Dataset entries
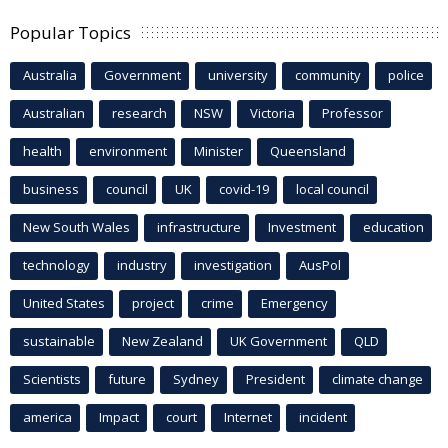
Popular Topics
Australia
Government
university
community
police
Australian
research
NSW
Victoria
Professor
health
environment
Minister
Queensland
business
council
UK
covid-19
local council
New South Wales
infrastructure
Investment
education
technology
industry
investigation
AusPol
United States
project
crime
Emergency
sustainable
New Zealand
UK Government
QLD
Scientists
future
Sydney
President
climate change
america
Impact
court
Internet
incident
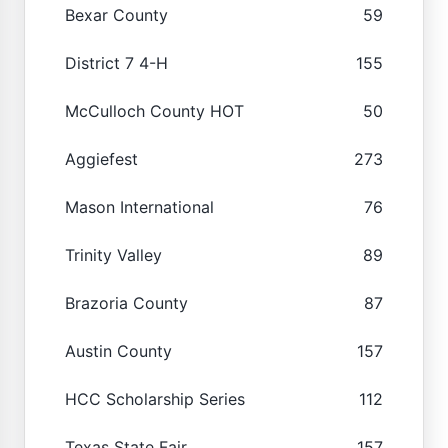
Bexar County
59
District 7 4-H
155
McCulloch County HOT
50
Aggiefest
273
Mason International
76
Trinity Valley
89
Brazoria County
87
Austin County
157
HCC Scholarship Series
112
Texas State Fair
157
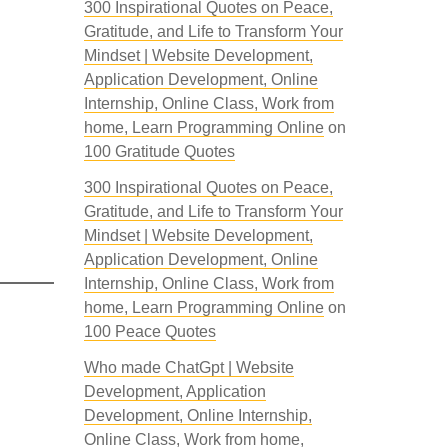
300 Inspirational Quotes on Peace,
Gratitude, and Life to Transform Your
Mindset | Website Development,
Application Development, Online
Internship, Online Class, Work from
home, Learn Programming Online
on
100 Gratitude Quotes
300 Inspirational Quotes on Peace,
Gratitude, and Life to Transform Your
Mindset | Website Development,
Application Development, Online
Internship, Online Class, Work from
home, Learn Programming Online
on
100 Peace Quotes
Who made ChatGpt | Website
Development, Application
Development, Online Internship,
Online Class, Work from home,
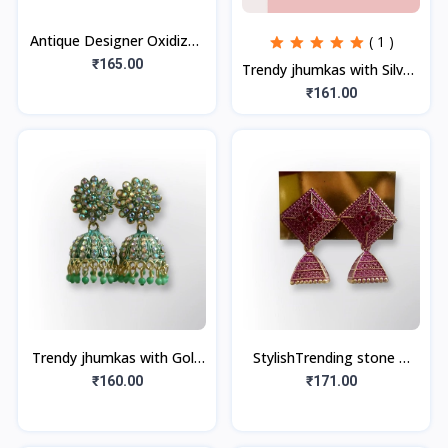
Antique Designer Oxidized
( 1 )
Silver Plated Jhumka
₹165.00
Trendy jhumkas with Silver,
Earrings for beautiful girls
Multicolor Stones (1Pair)
₹161.00
& wo
Trendy jhumkas with Gold
StylishTrending stone &
Plated (1Pair)
beads jhumka
₹160.00
₹171.00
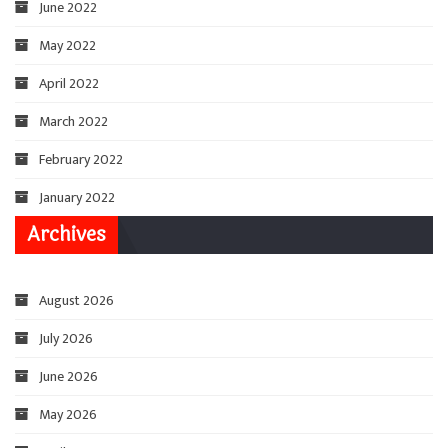
June 2022
May 2022
April 2022
March 2022
February 2022
January 2022
Archives
August 2026
July 2026
June 2026
May 2026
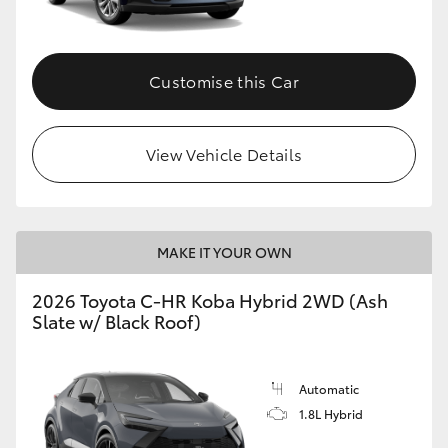
HiAce
Customise this Car
Coaster
GR & Performance
View Vehicle Details
GR Yaris
MAKE IT YOUR OWN
GR86
2026 Toyota C-HR Koba Hybrid 2WD (Ash
GR Corolla
Slate w/ Black Roof)
GR Supra
Automatic
1.8L Hybrid
Upcoming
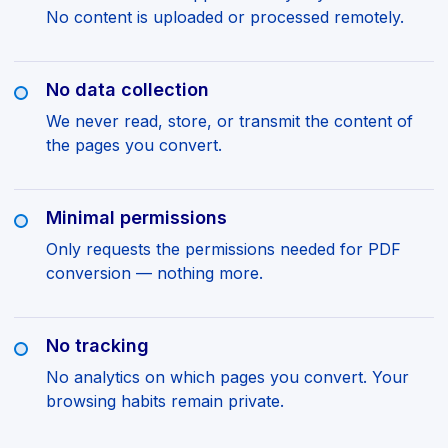
No content is uploaded or processed remotely.
No data collection
We never read, store, or transmit the content of
the pages you convert.
Minimal permissions
Only requests the permissions needed for PDF
conversion — nothing more.
No tracking
No analytics on which pages you convert. Your
browsing habits remain private.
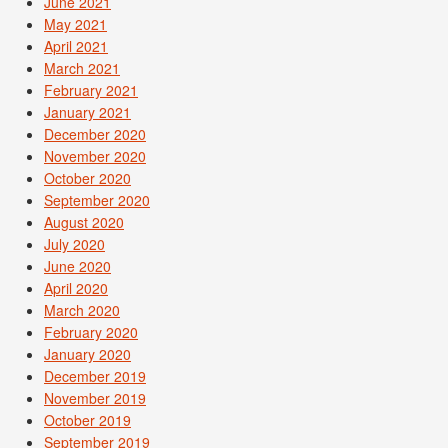
June 2021
May 2021
April 2021
March 2021
February 2021
January 2021
December 2020
November 2020
October 2020
September 2020
August 2020
July 2020
June 2020
April 2020
March 2020
February 2020
January 2020
December 2019
November 2019
October 2019
September 2019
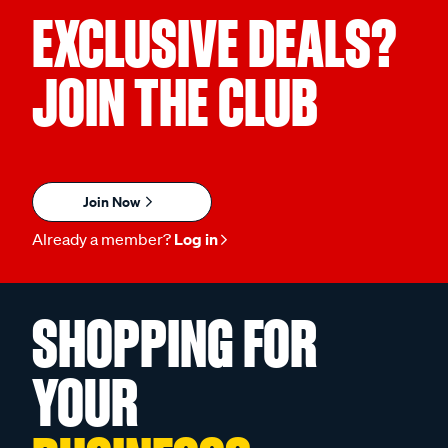
EXCLUSIVE DEALS?
JOIN THE CLUB
Join Now
Already a member?
Log in
SHOPPING FOR
YOUR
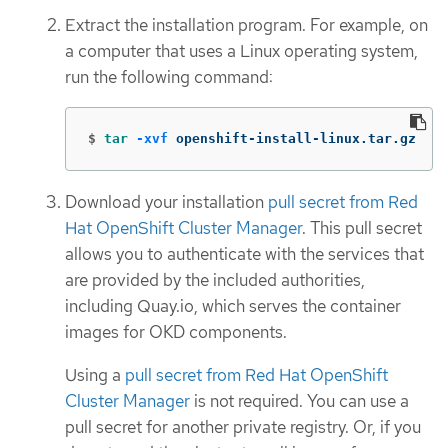
Extract the installation program. For example, on
a computer that uses a Linux operating system,
run the following command:
$
tar
-xvf
 openshift-install-linux.tar.gz
Download your installation
pull secret from Red
Hat OpenShift Cluster Manager
. This pull secret
allows you to authenticate with the services that
are provided by the included authorities,
including Quay.io, which serves the container
images for OKD components.
Using a
pull secret from Red Hat OpenShift
Cluster Manager
is not required. You can use a
pull secret for another private registry. Or, if you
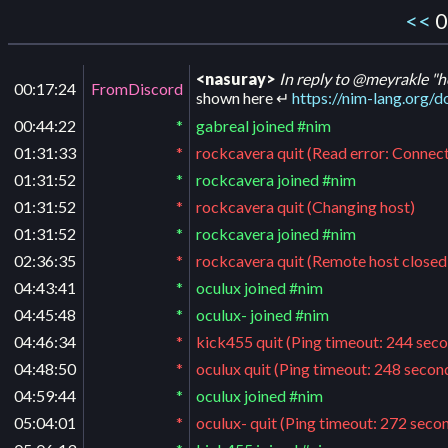
<<
0
<nasuray>
In reply to @meyrakle "h
00:17:24
FromDiscord
shown here ↵
https://nim-lang.org
00:44:22
*
gabreal joined #nim
01:31:33
*
rockcavera quit (Read error: Connect
01:31:52
*
rockcavera joined #nim
01:31:52
*
rockcavera quit (Changing host)
01:31:52
*
rockcavera joined #nim
02:36:35
*
rockcavera quit (Remote host closed
04:43:41
*
oculux joined #nim
04:45:48
*
oculux- joined #nim
04:46:34
*
kick455 quit (Ping timeout: 244 sec
04:48:50
*
oculux quit (Ping timeout: 248 secon
04:59:44
*
oculux joined #nim
05:04:01
*
oculux- quit (Ping timeout: 272 seco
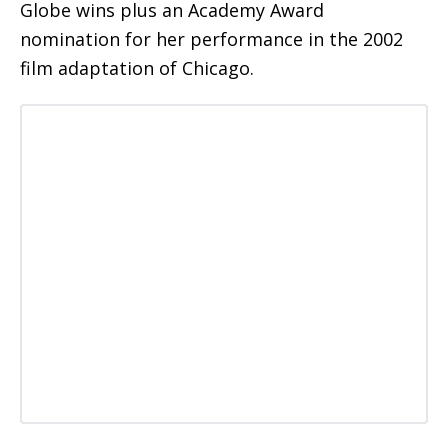
Globe wins plus an Academy Award
nomination for her performance in the 2002
film adaptation of Chicago.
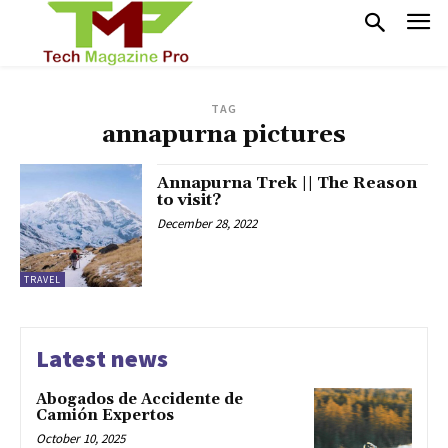
TAG
annapurna pictures
Annapurna Trek || The Reason
to visit?
December 28, 2022
TRAVEL
Latest news
Abogados de Accidente de
Camión Expertos
October 10, 2025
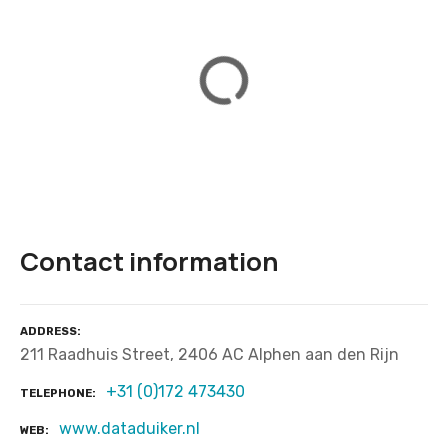
Contact information
ADDRESS
211 Raadhuis Street, 2406 AC Alphen aan den Rijn
+31 (0)172 473430
TELEPHONE
www.dataduiker.nl
WEB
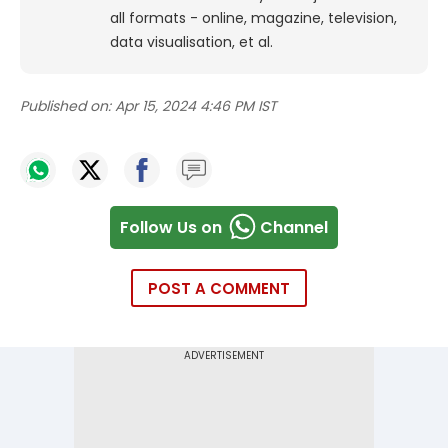
all formats - online, magazine, television,
data visualisation, et al.
Published on:
Apr 15, 2024 4:46 PM IST
Follow Us on
Channel
POST A COMMENT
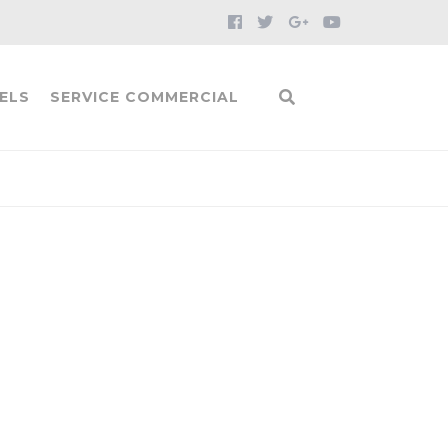
ELS
SERVICE COMMERCIAL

Your assignment: Your copy should match every entry above exactly and contain no pictures.

Response to the exercise:
Popular Topics
Australia
Government
university
community
police
Australian
research
NSW
Victoria
Professor
health
environment
Minister
Queensland
business
council
UK
covid-19
local council
New South Wales
infrastructure
Investment
education
technology
industry
investigation
AusPol
United States
project
crime
Emergency
sustainable
New Zealand
UK Government
QLD
Scientists
future
Sydney
President
climate change
america
Impact
court
Internet
incident
Bexar County
59
District 7 4-H
155
McCulloch County HOT
50
Aggiefest
273
Mason International
76
Trinity Valley
89
Brazoria County
87
Austin County
157
HCC Scholarship Series
112
Texas State Fair
157
300 Inspirational Quotes on Peace,
Gratitude, and Life to Transform Your
Mindset | Website Development,
Application Development, Online
Internship, Online Class, Work from
home, Learn Programming Online
on
100 Gratitude Quotes
300 Inspirational Quotes on Peace,
Gratitude, and Life to Transform Your
Mindset | Website Development,
Application Development, Online
Internship, Online Class, Work from
home, Learn Programming Online
on
100 Peace Quotes
Who made ChatGpt | Website
Development, Application
Development, Online Internship,
Online Class, Work from home,
Antique Designer Oxidized
( 1 )
Silver Plated Jhumka
₹165.00
Trendy jhumkas with Silver,
Earrings for beautiful girls
Multicolor Stones (1Pair)
₹161.00
& wo
Trendy jhumkas with Gold
StylishTrending stone &
Plated (1Pair)
beads jhumka
₹160.00
₹171.00
June 2022
May 2022
April 2022
March 2022
February 2022
January 2022
Archives
August 2026
July 2026
June 2026
May 2026
HiAce
Customise this Car
Coaster
GR & Performance
View Vehicle Details
GR Yaris
MAKE IT YOUR OWN
GR86
2026 Toyota C-HR Koba Hybrid 2WD (Ash
GR Corolla
Slate w/ Black Roof)
GR Supra
Automatic
1.8L Hybrid
Upcoming
No content is uploaded or processed remotely.
No data collection
We never read, store, or transmit the content of
the pages you convert.
Minimal permissions
Only requests the permissions needed for PDF
conversion — nothing more.
No tracking
No analytics on which pages you convert. Your
browsing habits remain private.
June 2021
May 2021
April 2021
March 2021
February 2021
January 2021
December 2020
November 2020
October 2020
September 2020
August 2020
July 2020
June 2020
April 2020
March 2020
February 2020
January 2020
December 2019
November 2019
October 2019
September 2019
EXCLUSIVE DEALS?
JOIN THE CLUB
Join Now
Already a member?
Log in
SHOPPING FOR
YOUR
Extract the installation program. For example, on
a computer that uses a Linux operating system,
run the following command:
$
tar
-xvf
 openshift-install-linux.tar.gz
Download your installation
pull secret from Red
Hat OpenShift Cluster Manager
. This pull secret
allows you to authenticate with the services that
are provided by the included authorities,
including Quay.io, which serves the container
images for OKD components.
Using a
pull secret from Red Hat OpenShift
Cluster Manager
is not required. You can use a
pull secret for another private registry. Or, if you
<<
0
<nasuray>
In reply to @meyrakle "h
00:17:24
FromDiscord
shown here ↵
https://nim-lang.org
00:44:22
*
gabreal joined #nim
01:31:33
*
rockcavera quit (Read error: Connect
01:31:52
*
rockcavera joined #nim
01:31:52
*
rockcavera quit (Changing host)
01:31:52
*
rockcavera joined #nim
02:36:35
*
rockcavera quit (Remote host closed
04:43:41
*
oculux joined #nim
04:45:48
*
oculux- joined #nim
04:46:34
*
kick455 quit (Ping timeout: 244 sec
04:48:50
*
oculux quit (Ping timeout: 248 secon
04:59:44
*
oculux joined #nim
05:04:01
*
oculux- quit (Ping timeout: 272 seco
Globe wins plus an Academy Award
nomination for her performance in the 2002
film adaptation of Chicago.
TAG
annapurna pictures
Annapurna Trek || The Reason
to visit?
December 28, 2022
TRAVEL
Latest news
Abogados de Accidente de
Camión Expertos
October 10, 2025
Contact information
ADDRESS
211 Raadhuis Street, 2406 AC Alphen aan den Rijn
+31 (0)172 473430
TELEPHONE
www.dataduiker.nl
WEB
all formats - online, magazine, television,
data visualisation, et al.
Published on:
Apr 15, 2024 4:46 PM IST
Follow Us on
Channel
POST A COMMENT
ELS
SERVICE COMMERCIAL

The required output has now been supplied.